+++ Materials provided +++

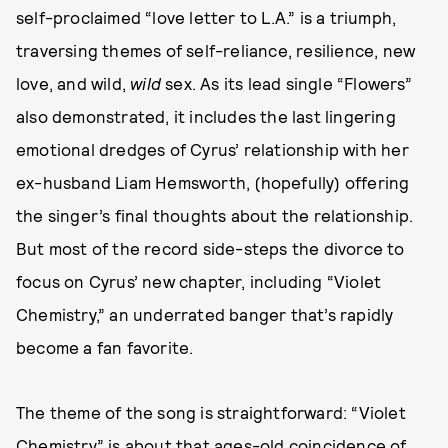
self-proclaimed “love letter to L.A.” is a triumph,
traversing themes of self-reliance, resilience, new
love, and wild,
wild
sex. As its lead single “Flowers”
also demonstrated, it includes the last lingering
emotional dredges of Cyrus’ relationship with her
ex-husband Liam Hemsworth, (hopefully) offering
the singer’s final thoughts about the relationship.
But most of the record side-steps the divorce to
focus on Cyrus’ new chapter, including “Violet
Chemistry,” an underrated banger that’s rapidly
become a fan favorite.
The theme of the song is straightforward: “Violet
Chemistry” is about that ages-old coincidence of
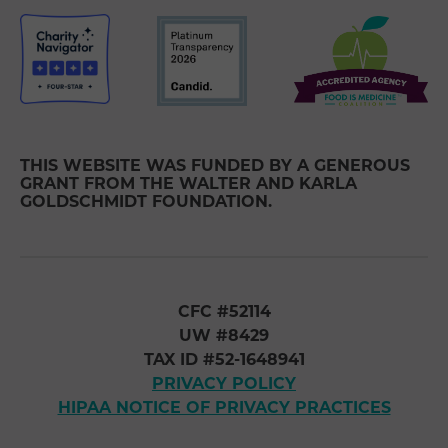
THIS WEBSITE WAS FUNDED BY A GENEROUS
GRANT FROM THE WALTER AND KARLA
GOLDSCHMIDT FOUNDATION.
CFC #52114
UW #8429
TAX ID #52-1648941
PRIVACY POLICY
HIPAA NOTICE OF PRIVACY PRACTICES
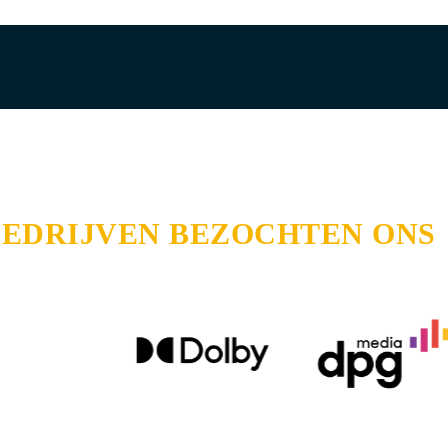
BEDRIJVEN BEZOCHTEN ONS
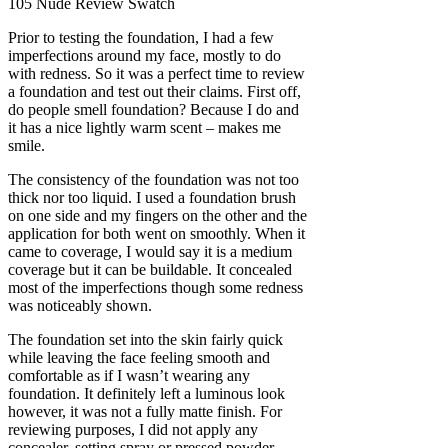
Prior to testing the foundation, I had a few
imperfections around my face, mostly to do
with redness. So it was a perfect time to review
a foundation and test out their claims. First off,
do people smell foundation? Because I do and
it has a nice lightly warm scent – makes me
smile.
The consistency of the foundation was not too
thick nor too liquid. I used a foundation brush
on one side and my fingers on the other and the
application for both went on smoothly. When it
came to coverage, I would say it is a medium
coverage but it can be buildable. It concealed
most of the imperfections though some redness
was noticeably shown.
The foundation set into the skin fairly quick
while leaving the face feeling smooth and
comfortable as if I wasn’t wearing any
foundation. It definitely left a luminous look
however, it was not a fully matte finish. For
reviewing purposes, I did not apply any
concealer, setting spray or pressed powder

+++

» **What the task requires**
Reproduce the entries above exactly, though not their pictures.

» **Result**
self-proclaimed “love letter to L.A.” is a triumph,
traversing themes of self-reliance, resilience, new
love, and wild,
wild
sex. As its lead single “Flowers”
also demonstrated, it includes the last lingering
emotional dredges of Cyrus’ relationship with her
ex-husband Liam Hemsworth, (hopefully) offering
the singer’s final thoughts about the relationship.
But most of the record side-steps the divorce to
focus on Cyrus’ new chapter, including “Violet
Chemistry,” an underrated banger that’s rapidly
become a fan favorite.
The theme of the song is straightforward: “Violet
Chemistry” is about that ages-old coincidence of
THIS WEBSITE WAS FUNDED BY A GENEROUS
GRANT FROM THE WALTER AND KARLA
GOLDSCHMIDT FOUNDATION.
CFC #52114
UW #8429
TAX ID #52-1648941
PRIVACY POLICY
HIPAA NOTICE OF PRIVACY PRACTICES
BEDRIJVEN BEZOCHTEN ONS
Prior to testing the foundation, I had a few
imperfections around my face, mostly to do
with redness. So it was a perfect time to review
a foundation and test out their claims. First off,
do people smell foundation? Because I do and
it has a nice lightly warm scent – makes me
smile.
The consistency of the foundation was not too
thick nor too liquid. I used a foundation brush
on one side and my fingers on the other and the
application for both went on smoothly. When it
came to coverage, I would say it is a medium
coverage but it can be buildable. It concealed
most of the imperfections though some redness
was noticeably shown.
The foundation set into the skin fairly quick
while leaving the face feeling smooth and
comfortable as if I wasn’t wearing any
foundation. It definitely left a luminous look
however, it was not a fully matte finish. For
reviewing purposes, I did not apply any
concealer, setting spray or pressed powder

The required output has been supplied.